(Extracted data entries)
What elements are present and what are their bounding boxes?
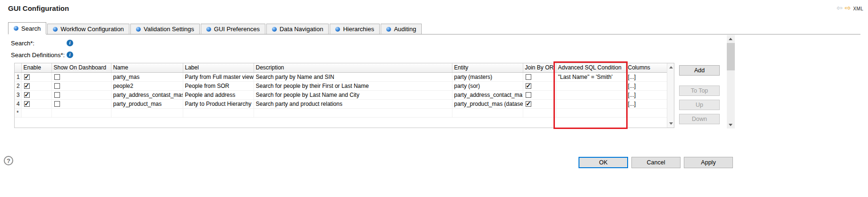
enable-checkbox[interactable] [24,101,30,107]
nav-forward-icon[interactable]: ⇨ [845,4,851,12]
show-on-dashboard-cell[interactable] [51,81,111,90]
entity-cell[interactable]: party (masters) [452,72,523,81]
label-cell[interactable] [183,108,254,117]
table-row[interactable]: 3 party_address_contast_mas People and a… [15,90,667,99]
description-cell[interactable]: Search party and product relations [254,99,452,108]
row-number[interactable]: 2 [15,81,21,90]
apply-button[interactable]: Apply [684,157,733,168]
help-icon[interactable]: ? [4,156,13,165]
col-header-label[interactable]: Label [183,63,254,72]
tab-hierarchies[interactable]: Hierarchies [330,24,380,34]
col-header-show-on-dashboard[interactable]: Show On Dashboard [51,63,111,72]
name-cell[interactable]: party_address_contast_mas [111,90,183,99]
row-number[interactable]: 3 [15,90,21,99]
label-cell[interactable]: Party to Product Hierarchy [183,99,254,108]
tab-validation-settings[interactable]: Validation Settings [130,24,200,34]
tab-search[interactable]: Search [8,22,46,34]
nav-back-icon[interactable]: ⇦ [836,4,842,12]
label-cell[interactable]: People from SOR [183,81,254,90]
join-by-or-cell[interactable] [523,108,556,117]
name-cell[interactable]: people2 [111,81,183,90]
row-number[interactable]: 1 [15,72,21,81]
description-cell[interactable]: Search for people by their First or Last… [254,81,452,90]
table-row[interactable]: 2 people2 People from SOR Search for peo… [15,81,667,90]
name-cell[interactable] [111,108,183,117]
table-scrollbar[interactable] [667,63,674,128]
cancel-button[interactable]: Cancel [631,157,681,168]
advanced-sql-cell[interactable] [556,108,626,117]
enable-cell[interactable] [21,99,51,108]
join-by-or-cell[interactable] [523,99,556,108]
advanced-sql-cell[interactable] [556,99,626,108]
col-header-columns[interactable]: Columns [626,63,667,72]
enable-checkbox[interactable] [24,92,30,98]
tab-workflow-configuration[interactable]: Workflow Configuration [47,24,129,34]
show-on-dashboard-checkbox[interactable] [54,92,60,98]
label-cell[interactable]: Party from Full master view [183,72,254,81]
description-cell[interactable]: Search for people by Last Name and City [254,90,452,99]
xml-view-button[interactable]: XML [853,5,863,11]
add-button[interactable]: Add [679,65,720,76]
name-cell[interactable]: party_mas [111,72,183,81]
vertical-scrollbar[interactable] [727,35,735,128]
table-row[interactable]: 1 party_mas Party from Full master view … [15,72,667,81]
col-header-entity[interactable]: Entity [452,63,523,72]
description-cell[interactable]: Search party by Name and SIN [254,72,452,81]
show-on-dashboard-checkbox[interactable] [54,74,60,80]
enable-cell[interactable] [21,81,51,90]
join-by-or-checkbox[interactable] [526,74,531,80]
scroll-up-icon[interactable] [669,66,673,69]
ok-button[interactable]: OK [579,157,628,168]
join-by-or-checkbox[interactable] [526,92,531,98]
name-cell[interactable]: party_product_mas [111,99,183,108]
row-number[interactable]: * [15,108,21,117]
columns-cell[interactable]: [...] [626,72,667,81]
enable-checkbox[interactable] [24,74,30,80]
entity-cell[interactable]: party_address_contact_ma... [452,90,523,99]
col-header-advanced-sql-condition[interactable]: Advanced SQL Condition [556,63,626,72]
join-by-or-cell[interactable] [523,90,556,99]
scrollbar-thumb[interactable] [727,43,735,70]
columns-cell[interactable]: [...] [626,99,667,108]
join-by-or-checkbox[interactable] [526,83,531,89]
table-row[interactable]: 4 party_product_mas Party to Product Hie… [15,99,667,108]
col-header-join-by-or[interactable]: Join By OR [523,63,556,72]
columns-cell[interactable]: [...] [626,90,667,99]
show-on-dashboard-cell[interactable] [51,90,111,99]
enable-checkbox[interactable] [24,83,30,89]
col-header-description[interactable]: Description [254,63,452,72]
enable-cell[interactable] [21,72,51,81]
advanced-sql-cell[interactable]: "Last Name" = 'Smith' [556,72,626,81]
show-on-dashboard-cell[interactable] [51,108,111,117]
tab-gui-preferences[interactable]: GUI Preferences [201,24,265,34]
tab-data-navigation[interactable]: Data Navigation [266,24,329,34]
tab-auditing[interactable]: Auditing [381,24,422,34]
advanced-sql-cell[interactable] [556,90,626,99]
table-row-new[interactable]: * [15,108,667,117]
advanced-sql-cell[interactable] [556,81,626,90]
enable-cell[interactable] [21,90,51,99]
columns-cell[interactable]: [...] [626,81,667,90]
join-by-or-cell[interactable] [523,72,556,81]
columns-cell[interactable] [626,108,667,117]
entity-cell[interactable]: party (sor) [452,81,523,90]
info-icon[interactable] [67,40,73,46]
row-number[interactable]: 4 [15,99,21,108]
col-header-enable[interactable]: Enable [21,63,51,72]
show-on-dashboard-checkbox[interactable] [54,101,60,107]
info-icon[interactable] [67,51,73,58]
col-header-name[interactable]: Name [111,63,183,72]
scroll-down-icon[interactable] [727,120,735,128]
scroll-up-icon[interactable] [727,35,735,43]
show-on-dashboard-checkbox[interactable] [54,83,60,89]
description-cell[interactable] [254,108,452,117]
scroll-down-icon[interactable] [669,122,673,125]
entity-cell[interactable] [452,108,523,117]
show-on-dashboard-cell[interactable] [51,72,111,81]
show-on-dashboard-cell[interactable] [51,99,111,108]
join-by-or-checkbox[interactable] [526,101,531,107]
join-by-or-cell[interactable] [523,81,556,90]
label-cell[interactable]: People and address [183,90,254,99]
enable-cell[interactable] [21,108,51,117]
entity-cell[interactable]: party_product_mas (dataset) [452,99,523,108]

### Goal of the exercise
Search the entries for the word "show", then copy every line in which it is found.

### Result of the task
show-on-dashboard-cell[interactable] [51,81,111,90]
col-header-show-on-dashboard[interactable]: Show On Dashboard [51,63,111,72]
show-on-dashboard-checkbox[interactable] [54,92,60,98]
show-on-dashboard-checkbox[interactable] [54,74,60,80]
show-on-dashboard-cell[interactable] [51,90,111,99]
show-on-dashboard-cell[interactable] [51,108,111,117]
show-on-dashboard-checkbox[interactable] [54,101,60,107]
show-on-dashboard-checkbox[interactable] [54,83,60,89]
show-on-dashboard-cell[interactable] [51,72,111,81]
show-on-dashboard-cell[interactable] [51,99,111,108]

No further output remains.